**Task goal:** Produce as output only the lines below starting at the line with "You are a GUI" and continuing through the line with "Task: Click on the Zanesville", each one exactly as written.

**Task input:**
☆ ☆ ☆ ☆ ☆
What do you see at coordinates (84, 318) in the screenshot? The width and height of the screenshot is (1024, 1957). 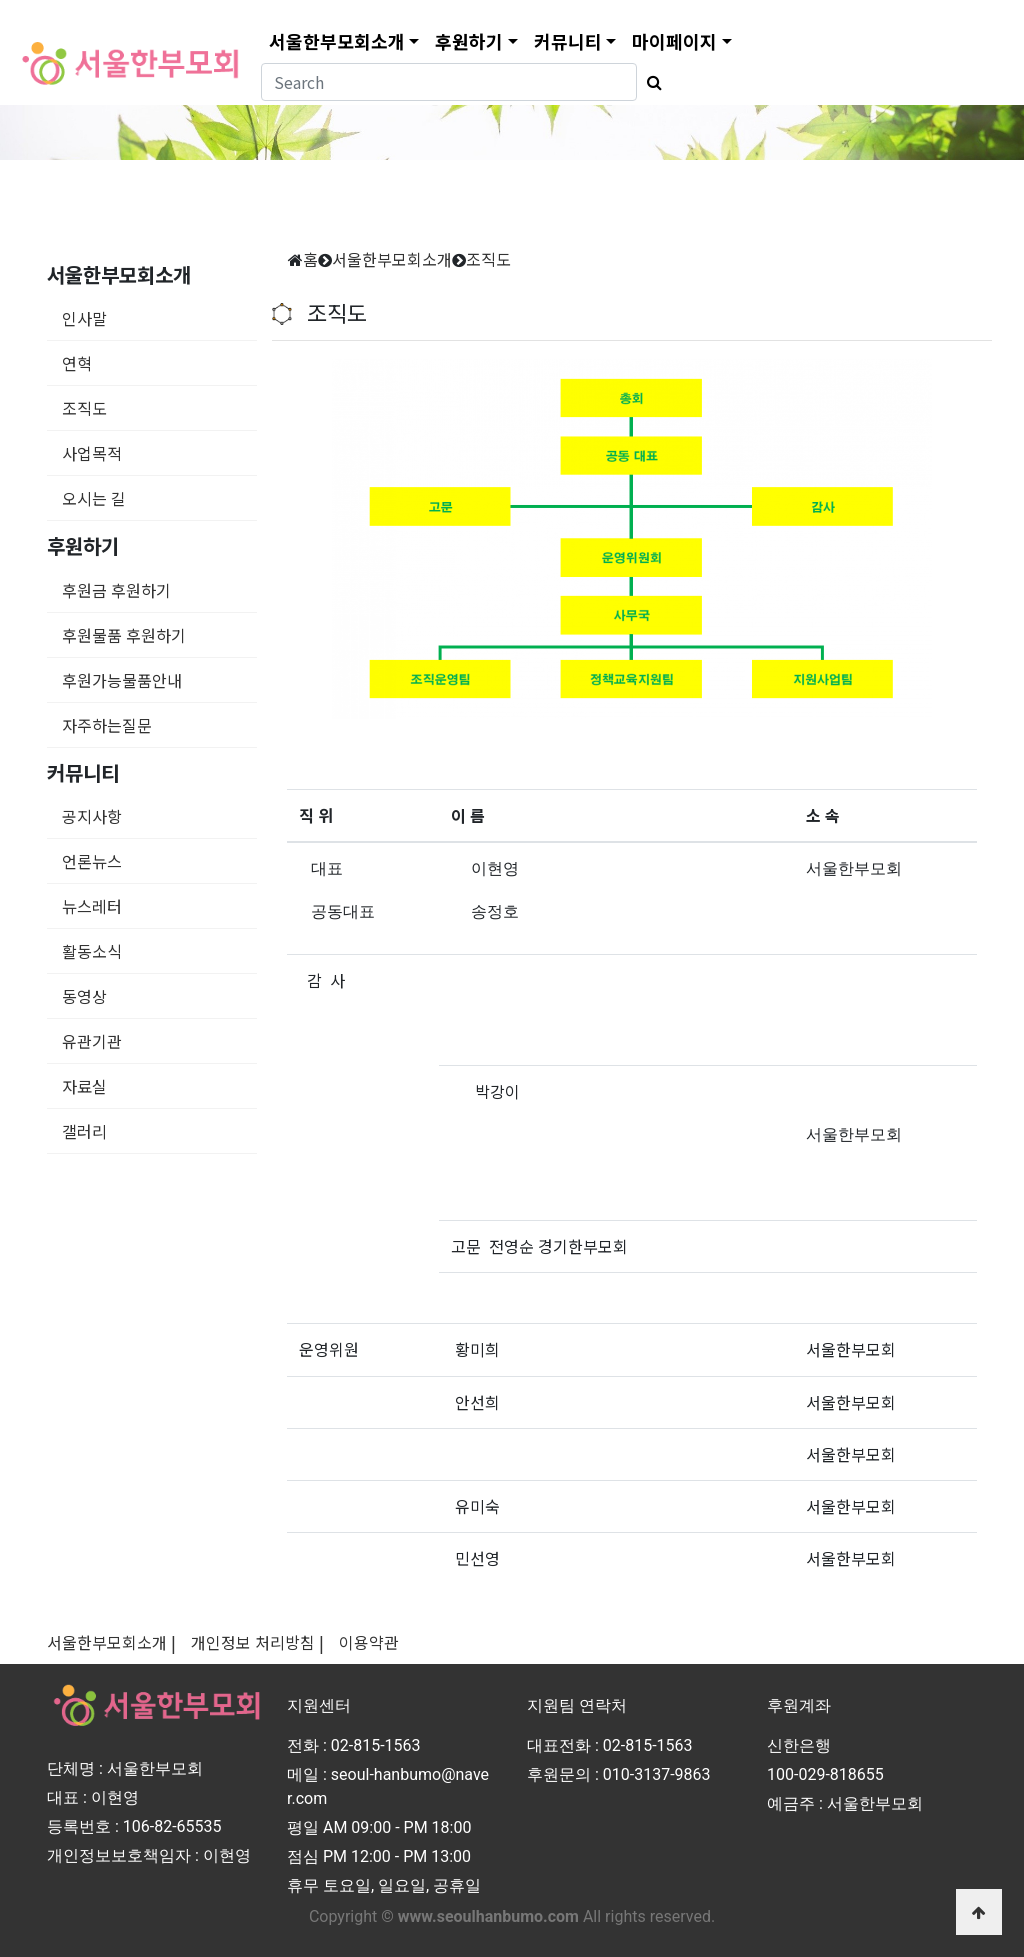 I see `인사말` at bounding box center [84, 318].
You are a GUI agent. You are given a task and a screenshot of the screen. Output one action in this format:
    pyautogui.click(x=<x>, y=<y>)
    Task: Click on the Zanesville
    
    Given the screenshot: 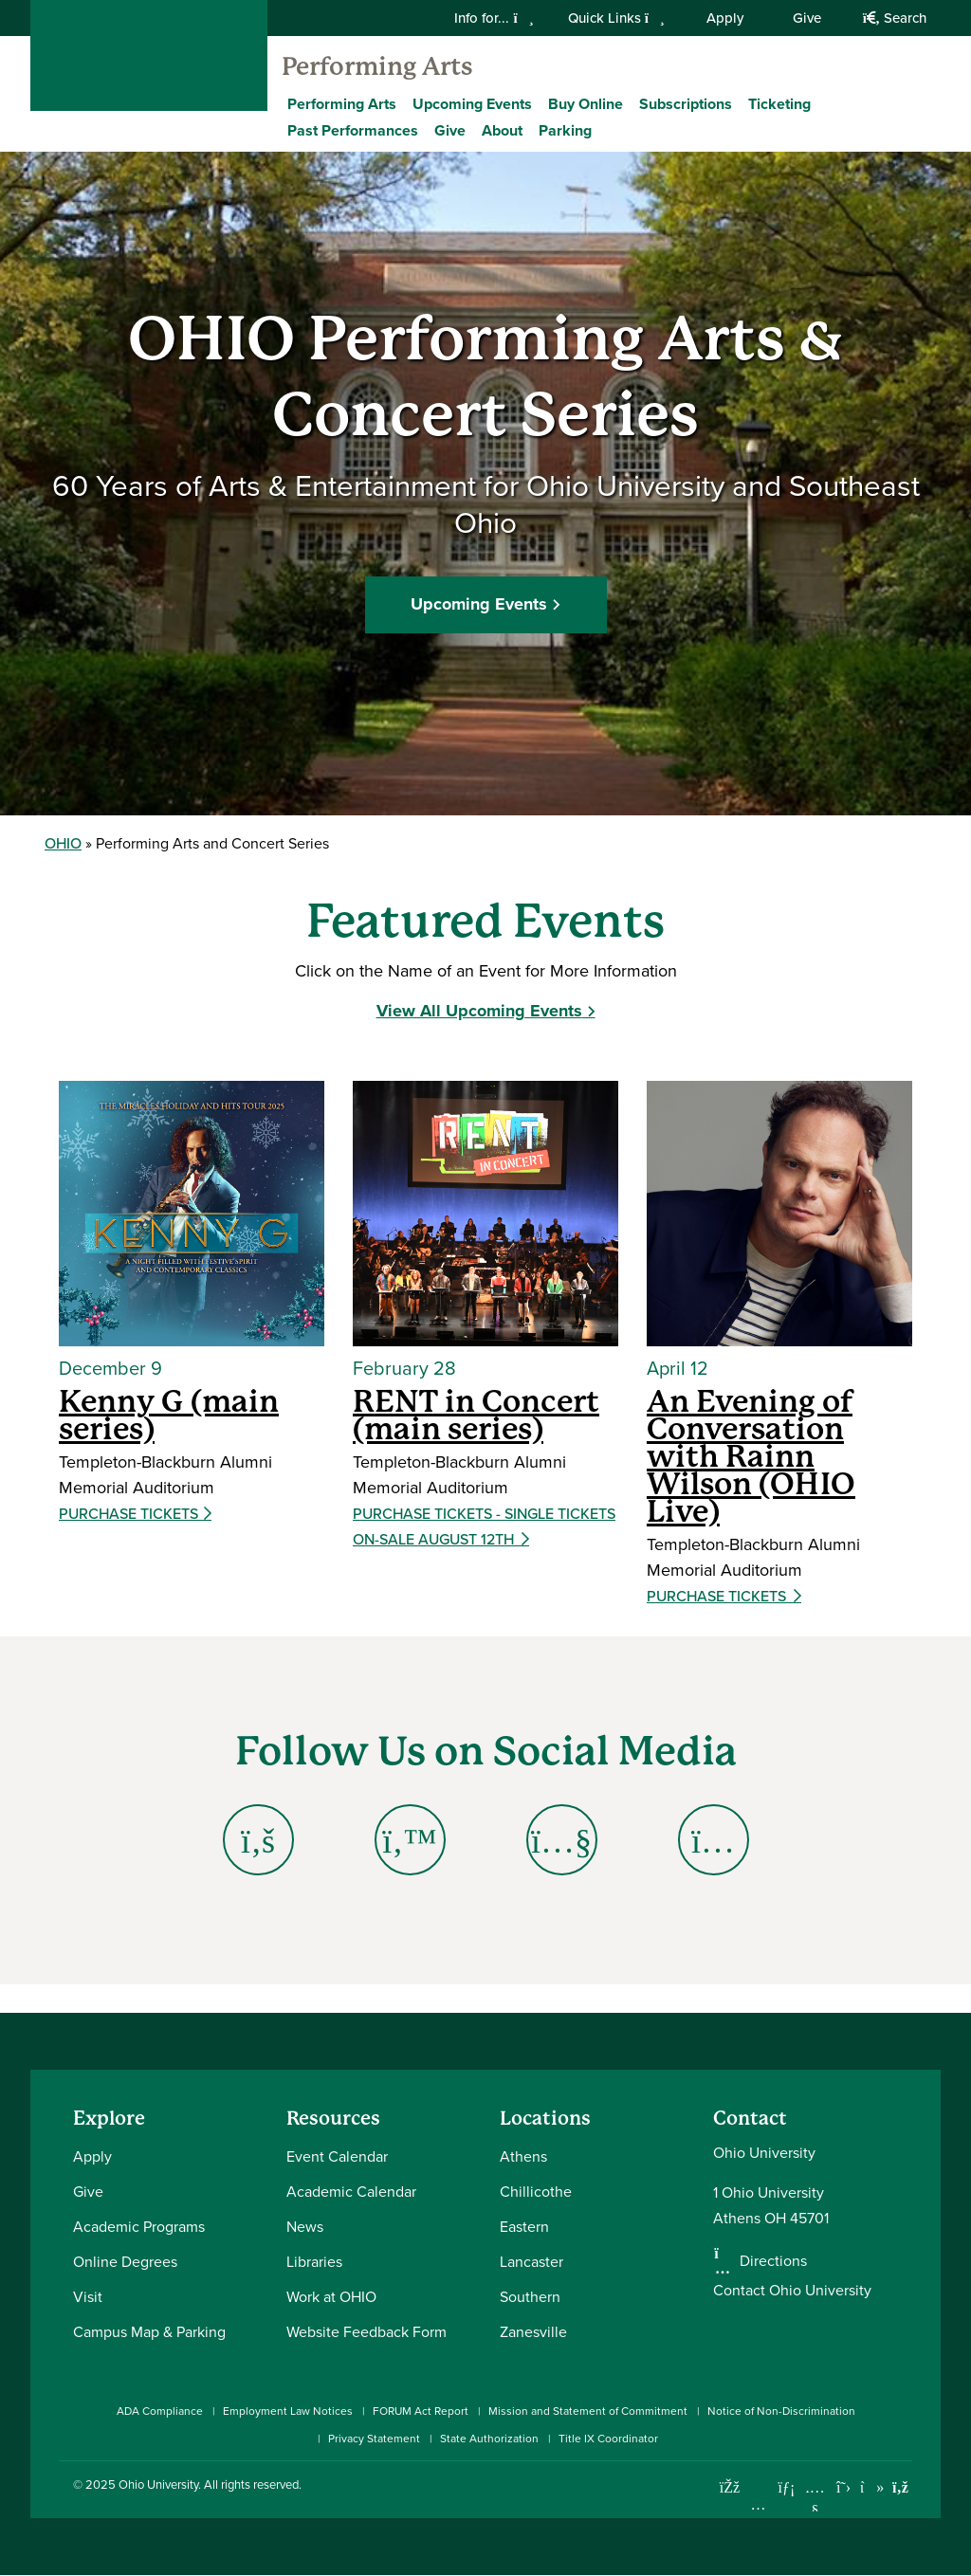 What is the action you would take?
    pyautogui.click(x=533, y=2331)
☆ ☆ ☆ ☆ ☆
**Your solution:**
You are a GUI agent. You are given a task and a screenshot of the screen. Output one action in this format:
    pyautogui.click(x=<x>, y=<y>)
    Task: Click on the Zanesville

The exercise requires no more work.